Fabletics denim.
Courtesy: Fabletics
Athletic apparel maker Fabletics is launching its first denim collection, signaling the once hot athleisure category is starting to slow down, the company announced Tuesday.
The collection, launching online and in select stores on Thursday, will include 11 styles and seven washes across both women's and men's. Items will be priced between $79.95 and $174.95, depending on whether shoppers are members of Fabletics' subscription program.
"We've had over a million of our customers tell us that if Fabletics offered denim, they'd be highly interested in it, and that's really what got us started on our journey of expanding into the denim category," Fabletics co-founder and CEO Adam Goldenberg told CNBC in an interview. "We do believe denim is on an upswing. We've seen that, you know, we started [looking into denim] over two years ago, so it's the right time."
Fabletics, which earned more than $1 billion in revenue last year, is expanding into denim as consumer preferences change. The "soft" type of dressing that became popular during the pandemic, featuring comfortable joggers, sports bras and hoodies, has fallen out of favor with some shoppers.
Instead, as hybrid work begins to fade, many consumers are choosing to dress back up again and are opting for denim over leggings as the casual staple that works both on the weekends and at the office.
Fabletics denim.
Courtesy: Fabletics
While the athleisure market is still expanding, that rate of growth has wobbled in North America, data from market intelligence company Euromonitor show.
The sports apparel market is projected to grow 2.3% in North America in 2026 from 2025, down from 3.1% between 2023 and 2024. Meanwhile, the denim market is expected to grow 2.1% this year, up from 0.7% between 2023 and 2024.
Globally, the athleisure market grew 2% last year while the denim market grew 4%, according to separate figures from GlobalData.
"What we found coming out of the pandemic is like, comforts become king," said Goldenberg. "So even now, as consumers are, I would say, dressing up more they're still wanting to do it in a way that feels good and is more comfortable, right? And we heard that very loudly from our customers when we were developing denim."
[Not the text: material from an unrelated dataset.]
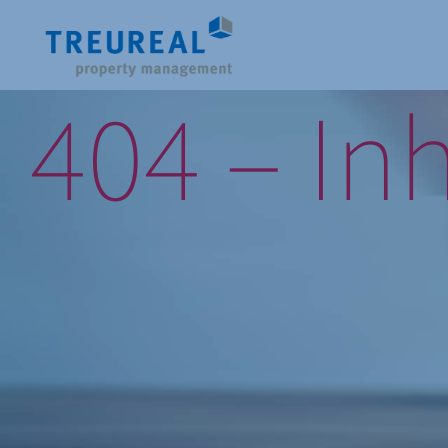
404 – In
The U.S. has fallen in and out of love with denim for decades, which has plagued fashion and led major apparel companies like Levi Strauss, American Eagle and Gap to structure their businesses so they're not as exposed to changing styles. Each company is a market leader in denim, but they also have their own athleisure brands, which shields them from shifts in fashion.
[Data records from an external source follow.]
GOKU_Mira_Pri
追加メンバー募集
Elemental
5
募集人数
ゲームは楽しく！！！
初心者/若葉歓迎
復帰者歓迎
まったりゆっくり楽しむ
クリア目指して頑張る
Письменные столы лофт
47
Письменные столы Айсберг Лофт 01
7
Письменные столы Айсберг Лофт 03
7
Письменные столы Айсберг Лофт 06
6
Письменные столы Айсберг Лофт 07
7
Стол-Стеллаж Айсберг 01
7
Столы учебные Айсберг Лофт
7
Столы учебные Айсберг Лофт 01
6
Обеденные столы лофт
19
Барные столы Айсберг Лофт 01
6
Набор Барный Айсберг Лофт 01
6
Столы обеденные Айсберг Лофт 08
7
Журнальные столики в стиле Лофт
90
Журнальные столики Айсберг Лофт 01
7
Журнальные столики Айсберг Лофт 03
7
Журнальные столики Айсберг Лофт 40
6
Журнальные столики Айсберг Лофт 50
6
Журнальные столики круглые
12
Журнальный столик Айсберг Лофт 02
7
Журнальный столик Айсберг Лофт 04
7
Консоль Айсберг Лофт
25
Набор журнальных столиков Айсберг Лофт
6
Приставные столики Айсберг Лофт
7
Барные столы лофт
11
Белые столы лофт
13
Changing trends have proven more difficult for niche players like Lululemon, which boomed during the pandemic and is now falling behind as denim reigns supreme again.
Lululemon has worked for several years to expand outside of its core yoga pant assortment into more lifestyle categories, including outerwear, T-shirts and made for work trousers, as fashion preferences shifted. The move has allowed Lululemon to increase its total addressable market, but some critics have said it's alienated Lululemon's core customers and contributed to a slowdown in growth in the retailer's core Americas market.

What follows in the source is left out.